Data Science Challenges at Instacart

minimaxir · on Feb 17, 2016

I'm all for data science, but I think this article romanticizes the field a bit too much (the random pictures of employees being thoughtful do not help).

Listing the problems Instacart has which can be solved through applied statistics is one thing. The other, more important thing, is how exactly data science works to solve problems, with technical detail, as opposed to data science being some mystical unexplained power. (Especially since the intended audience for this post is data scientists Instacart wants to hire and presumably are already knowledgable in data science)

jeremystan · on Feb 17, 2016

I find that great data scientists care a tremendous amount about the problems they tackle and the impact they have, and less so the specific methods used. But we will definitely write more in the future on details. Here I wanted to share the range of problems, how we organize (not commonly discussed) and what we look for in candidates. That can be useful to other startups looking to build data science teams.

randycupertino · on Feb 17, 2016

My friend works at Instacart, she says it totally sucks. Mainly because there's no guaranteed hourly pay and what she gets paid depends entirely on what the customers decide to give out as a tip. So for example sometimes she spends an hour grocery shopping for someone, then 30 minutes to drive to their house, and then the person can just arbitrarily decide to tip her $10. So she makes $10 for 90 minutes of work? That's below minimum wage. She says MOST people will tip $20 or $25 however not all. So all it takes is one cheapskate to not understand how long it takes for you to go and pick out and deliver all their groceries and you get totally screwed.

Apparently when she works in SF proper is the only place with a guaranteed wage, all surrounding areas you are at the mercy of what people decide to tip. Sounds outrageous, all it takes is one cheap idiot to completely ruin your shift and make it not worth it to work there.

callmeed · on Feb 18, 2016

See, this is the problem with the entire business model. Your friend has now put the onus of paying her living wage on the consumer. I don't want to hire a personal delivery person for $10/hour. Unless I've got a $100+ dinner bill, tipping $25 sounds crazy to me. Calling people "cheapskates" for not doing so is completely unfair–especially when these people are already paying a delivery fee. Do you honestly think families in Omaha and Birmingham are gonna pay to have groceries delivered AND want to tip 20%?

To be clear, most of the blame falls on Instacart. But your friend should find a new job. A tip-only contractor job is as bad as a 100% commission telemarketer job (maybe worse).

jsprogrammer · on Feb 18, 2016

The onus of a living wage is always on the consumer. Even if instacart were paying a living wage to the people who perform deliveries, they would need to reflect at least those wages and other expenses in whatever they charge the consumer (unless deliveries are subsidized by VC's or other interested parties).

bmm6o · on Feb 18, 2016

> The onus of a living wage is always on the consumer

In the sense that the money has to come from somewhere, sure.
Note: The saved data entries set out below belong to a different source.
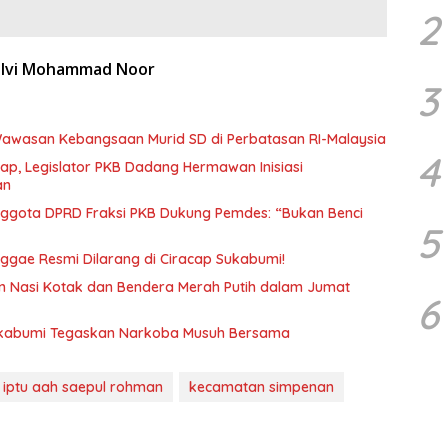
2
lvi Mohammad Noor
3
Wawasan Kebangsaan Murid SD di Perbatasan RI-Malaysia
4
ap, Legislator PKB Dadang Hermawan Inisiasi
an
Anggota DPRD Fraksi PKB Dukung Pemdes: “Bukan Benci
5
eggae Resmi Dilarang di Ciracap Sukabumi!
an Nasi Kotak dan Bendera Merah Putih dalam Jumat
6
ukabumi Tegaskan Narkoba Musuh Bersama
iptu aah saepul rohman
kecamatan simpenan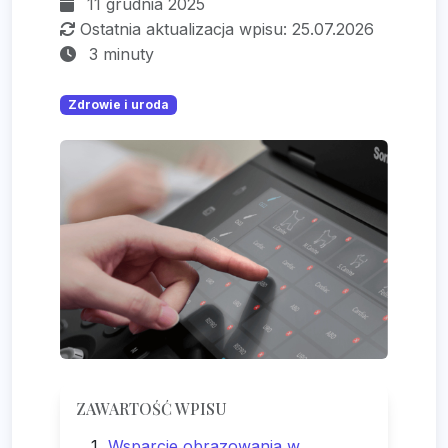
11 grudnia 2025
Ostatnia aktualizacja wpisu: 25.07.2026
3 minuty
Zdrowie i uroda
ZAWARTOŚĆ WPISU
Wsparcie obrazowania w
But wages are paid by employers, and it's shitty to underpay your employees under the premise that the customer will make up the difference in tips. If a single customer failing to tip $20 pushes the worker under minimum wage for the day, then the system is broken and the worker is getting screwed, as usual. And make no mistake, this is how it was designed to work - if they actually cared about their workers, they would charge a reasonable delivery fee to the customer and give all of it to the delivery person.
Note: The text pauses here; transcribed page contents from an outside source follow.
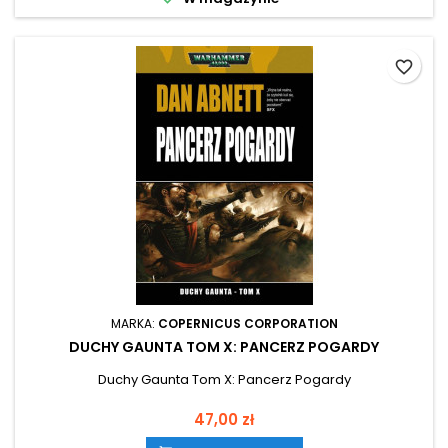
favorite_border
MARKA:
COPERNICUS CORPORATION
DUCHY GAUNTA TOM X: PANCERZ POGARDY
Duchy Gaunta Tom X: Pancerz Pogardy
Cena
47,00 zł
Jtsummers · on Feb 18, 2016

In the restaurant world, the employer would have to make up the difference and ensure their employees make minimum wage if tips aren't enough. While that's still not satisfactory (to me, at least), it at least guarantees that a slow shift, or a lousy-tipping, long-staying, large-group table won't push you down to $2.13/hour level income (though minimum wage doesn't get you much more).

jsprogrammer · on Feb 18, 2016

Of course, the pricing of resources should be complete and incorporate all costs. It is certainly unacceptable for tips to be required to make up a living wage.

However, no one should be under the delusion that the consumer is not responsible for those costs.

bmm6o · on Feb 19, 2016

I'm not sure who in this scenario you think is delusional, or if you're conflating being delusion with being uninformed of the specific employment arrangement between the people you interact with and their employers. Excuse me, they aren't employers anymore, it's a contractor/"logistics match-making company" relationship now.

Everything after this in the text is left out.